In traditional data center designs, IEEE 802.1Q VLANs provide logical segmentation of Layer 2 boundaries or broadcast domains. However, VLAN use of network links is inefficient, requirements for device placements in the data center network can be rigid, and the VLAN maximum of 4094 VLANs can be a limitation. As IT departments and cloud providers build large multi-tenant data centers, VLAN limitations become problematic.

A spine-leaf architecture addresses these limitations. The ACI fabric appears as a single switch to the outside world, capable of bridging and routing. Moving Layer 3 routing to the access layer would limit the Layer 2 reachability that modern applications require. Applications like virtual machine workload mobility and some clustering software require Layer 2 adjacency between source and destination servers. By routing at the access layer, only servers connected to the same access switch with the same VLANs trunked down would be Layer 2-adjacent. In ACI, VXLAN solves this dilemma by decoupling Layer 2 domains from the underlying Layer 3 network infrastructure.

As traffic enters the fabric, ACI encapsulates and applies policy to it, forwards it as needed across the fabric through a spine switch (maximum two-hops), and de-encapsulates it upon exiting the fabric. Within the fabric, ACI uses Intermediate System-to-Intermediate System Protocol (IS-IS) and Council of Oracle Protocol (COOP) for all forwarding of endpoint to endpoint communications. This enables all ACI links to be active, equal cost multipath (ECMP) forwarding in the fabric, and fast-reconverging. For propagating routing information between software defined networks within the fabric and routers external to the fabric, ACI uses the Multiprotocol Border Gateway Protocol (MP-BGP).

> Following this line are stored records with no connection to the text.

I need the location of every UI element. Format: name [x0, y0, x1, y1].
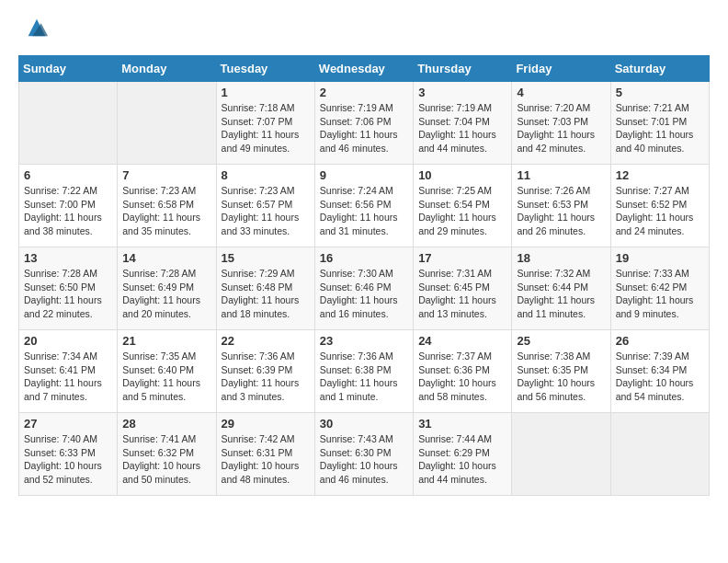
day-info: Sunrise: 7:19 AM Sunset: 7:06 PM Dayligh…: [320, 101, 408, 155]
day-number: 27: [24, 417, 112, 431]
header-cell-tuesday: Tuesday: [216, 56, 314, 82]
day-number: 11: [517, 168, 605, 182]
day-info: Sunrise: 7:44 AM Sunset: 6:29 PM Dayligh…: [418, 432, 506, 487]
day-number: 6: [24, 168, 112, 182]
day-number: 2: [320, 86, 408, 99]
day-number: 19: [616, 251, 704, 265]
day-number: 3: [418, 86, 506, 99]
day-number: 26: [616, 334, 704, 348]
day-number: 13: [24, 251, 112, 265]
logo: [18, 18, 50, 40]
day-info: Sunrise: 7:29 AM Sunset: 6:48 PM Dayligh…: [222, 267, 310, 321]
day-cell: [19, 82, 118, 165]
day-cell: 19Sunrise: 7:33 AM Sunset: 6:42 PM Dayli…: [610, 247, 709, 330]
day-info: Sunrise: 7:40 AM Sunset: 6:33 PM Dayligh…: [24, 432, 112, 487]
day-cell: 24Sunrise: 7:37 AM Sunset: 6:36 PM Dayli…: [414, 330, 512, 413]
day-cell: 7Sunrise: 7:23 AM Sunset: 6:58 PM Daylig…: [118, 165, 216, 247]
header-cell-monday: Monday: [118, 56, 216, 82]
day-number: 20: [24, 334, 112, 348]
day-info: Sunrise: 7:22 AM Sunset: 7:00 PM Dayligh…: [24, 184, 112, 238]
week-row-3: 13Sunrise: 7:28 AM Sunset: 6:50 PM Dayli…: [19, 247, 710, 330]
day-cell: 13Sunrise: 7:28 AM Sunset: 6:50 PM Dayli…: [19, 247, 118, 330]
day-cell: [512, 413, 610, 496]
day-cell: 28Sunrise: 7:41 AM Sunset: 6:32 PM Dayli…: [118, 413, 216, 496]
day-cell: 22Sunrise: 7:36 AM Sunset: 6:39 PM Dayli…: [216, 330, 314, 413]
day-info: Sunrise: 7:39 AM Sunset: 6:34 PM Dayligh…: [616, 350, 704, 404]
day-cell: 4Sunrise: 7:20 AM Sunset: 7:03 PM Daylig…: [512, 82, 610, 165]
day-cell: 12Sunrise: 7:27 AM Sunset: 6:52 PM Dayli…: [610, 165, 709, 247]
header-row: SundayMondayTuesdayWednesdayThursdayFrid…: [19, 56, 710, 82]
day-number: 4: [517, 86, 605, 99]
day-info: Sunrise: 7:21 AM Sunset: 7:01 PM Dayligh…: [616, 101, 704, 155]
header-cell-saturday: Saturday: [610, 56, 709, 82]
day-cell: 16Sunrise: 7:30 AM Sunset: 6:46 PM Dayli…: [314, 247, 413, 330]
day-cell: [118, 82, 216, 165]
day-number: 14: [122, 251, 210, 265]
header-cell-wednesday: Wednesday: [314, 56, 413, 82]
day-cell: 23Sunrise: 7:36 AM Sunset: 6:38 PM Dayli…: [314, 330, 413, 413]
day-number: 23: [320, 334, 408, 348]
day-cell: 15Sunrise: 7:29 AM Sunset: 6:48 PM Dayli…: [216, 247, 314, 330]
day-info: Sunrise: 7:42 AM Sunset: 6:31 PM Dayligh…: [222, 432, 310, 487]
day-info: Sunrise: 7:43 AM Sunset: 6:30 PM Dayligh…: [320, 432, 408, 487]
day-info: Sunrise: 7:28 AM Sunset: 6:49 PM Dayligh…: [122, 267, 210, 321]
day-number: 1: [222, 86, 310, 99]
day-info: Sunrise: 7:18 AM Sunset: 7:07 PM Dayligh…: [222, 101, 310, 155]
day-info: Sunrise: 7:20 AM Sunset: 7:03 PM Dayligh…: [517, 101, 605, 155]
day-cell: 21Sunrise: 7:35 AM Sunset: 6:40 PM Dayli…: [118, 330, 216, 413]
day-number: 8: [222, 168, 310, 182]
day-cell: 11Sunrise: 7:26 AM Sunset: 6:53 PM Dayli…: [512, 165, 610, 247]
day-cell: 26Sunrise: 7:39 AM Sunset: 6:34 PM Dayli…: [610, 330, 709, 413]
day-number: 5: [616, 86, 704, 99]
day-info: Sunrise: 7:36 AM Sunset: 6:39 PM Dayligh…: [222, 350, 310, 404]
week-row-4: 20Sunrise: 7:34 AM Sunset: 6:41 PM Dayli…: [19, 330, 710, 413]
day-number: 21: [122, 334, 210, 348]
day-number: 18: [517, 251, 605, 265]
day-number: 29: [222, 417, 310, 431]
day-cell: 6Sunrise: 7:22 AM Sunset: 7:00 PM Daylig…: [19, 165, 118, 247]
day-info: Sunrise: 7:36 AM Sunset: 6:38 PM Dayligh…: [320, 350, 408, 404]
day-cell: [610, 413, 709, 496]
day-cell: 29Sunrise: 7:42 AM Sunset: 6:31 PM Dayli…: [216, 413, 314, 496]
day-info: Sunrise: 7:28 AM Sunset: 6:50 PM Dayligh…: [24, 267, 112, 321]
day-number: 22: [222, 334, 310, 348]
header-cell-thursday: Thursday: [414, 56, 512, 82]
day-info: Sunrise: 7:23 AM Sunset: 6:57 PM Dayligh…: [222, 184, 310, 238]
day-number: 10: [418, 168, 506, 182]
day-cell: 8Sunrise: 7:23 AM Sunset: 6:57 PM Daylig…: [216, 165, 314, 247]
day-cell: 5Sunrise: 7:21 AM Sunset: 7:01 PM Daylig…: [610, 82, 709, 165]
day-info: Sunrise: 7:19 AM Sunset: 7:04 PM Dayligh…: [418, 101, 506, 155]
day-number: 15: [222, 251, 310, 265]
day-info: Sunrise: 7:26 AM Sunset: 6:53 PM Dayligh…: [517, 184, 605, 238]
logo-icon: [24, 15, 50, 40]
day-info: Sunrise: 7:41 AM Sunset: 6:32 PM Dayligh…: [122, 432, 210, 487]
header-cell-sunday: Sunday: [19, 56, 118, 82]
day-cell: 30Sunrise: 7:43 AM Sunset: 6:30 PM Dayli…: [314, 413, 413, 496]
week-row-5: 27Sunrise: 7:40 AM Sunset: 6:33 PM Dayli…: [19, 413, 710, 496]
week-row-2: 6Sunrise: 7:22 AM Sunset: 7:00 PM Daylig…: [19, 165, 710, 247]
day-cell: 1Sunrise: 7:18 AM Sunset: 7:07 PM Daylig…: [216, 82, 314, 165]
day-info: Sunrise: 7:23 AM Sunset: 6:58 PM Dayligh…: [122, 184, 210, 238]
day-info: Sunrise: 7:24 AM Sunset: 6:56 PM Dayligh…: [320, 184, 408, 238]
day-number: 12: [616, 168, 704, 182]
day-info: Sunrise: 7:31 AM Sunset: 6:45 PM Dayligh…: [418, 267, 506, 321]
day-cell: 31Sunrise: 7:44 AM Sunset: 6:29 PM Dayli…: [414, 413, 512, 496]
day-cell: 14Sunrise: 7:28 AM Sunset: 6:49 PM Dayli…: [118, 247, 216, 330]
day-cell: 9Sunrise: 7:24 AM Sunset: 6:56 PM Daylig…: [314, 165, 413, 247]
day-cell: 2Sunrise: 7:19 AM Sunset: 7:06 PM Daylig…: [314, 82, 413, 165]
day-cell: 10Sunrise: 7:25 AM Sunset: 6:54 PM Dayli…: [414, 165, 512, 247]
day-info: Sunrise: 7:32 AM Sunset: 6:44 PM Dayligh…: [517, 267, 605, 321]
day-info: Sunrise: 7:38 AM Sunset: 6:35 PM Dayligh…: [517, 350, 605, 404]
page-header: [18, 18, 710, 40]
day-number: 17: [418, 251, 506, 265]
day-info: Sunrise: 7:35 AM Sunset: 6:40 PM Dayligh…: [122, 350, 210, 404]
day-number: 28: [122, 417, 210, 431]
day-info: Sunrise: 7:34 AM Sunset: 6:41 PM Dayligh…: [24, 350, 112, 404]
day-info: Sunrise: 7:33 AM Sunset: 6:42 PM Dayligh…: [616, 267, 704, 321]
day-cell: 18Sunrise: 7:32 AM Sunset: 6:44 PM Dayli…: [512, 247, 610, 330]
day-cell: 20Sunrise: 7:34 AM Sunset: 6:41 PM Dayli…: [19, 330, 118, 413]
day-number: 30: [320, 417, 408, 431]
day-info: Sunrise: 7:37 AM Sunset: 6:36 PM Dayligh…: [418, 350, 506, 404]
day-number: 25: [517, 334, 605, 348]
header-cell-friday: Friday: [512, 56, 610, 82]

VXLAN is an industry-standard protocol that extends Layer 2 segments over Layer 3 infrastructure to build Layer 2 overlay logical networks. The ACI infrastructure Layer 2 domains reside in the overlay, with isolated broadcast and failure bridge domains. This approach allows the data center network to grow without the risk of creating too large a failure domain.

All traffic in the ACI fabric is normalized as VXLAN packets. At ingress, ACI encapsulates external VLAN, VXLAN, and NVGRE packets in a VXLAN packet. The following figure shows ACI encapsulation normalization.

Forwarding in the ACI fabric is not limited to or constrained by the encapsulation type or encapsulation overlay network. An ACI bridge domain forwarding policy can be defined to provide standard VLAN behavior where required.

Because every packet in the fabric carries ACI policy attributes, ACI can consistently enforce policy in a fully distributed manner. ACI decouples application policy EPG identity from forwarding. The following illustration shows how the ACI VXLAN header identifies application policy within the fabric.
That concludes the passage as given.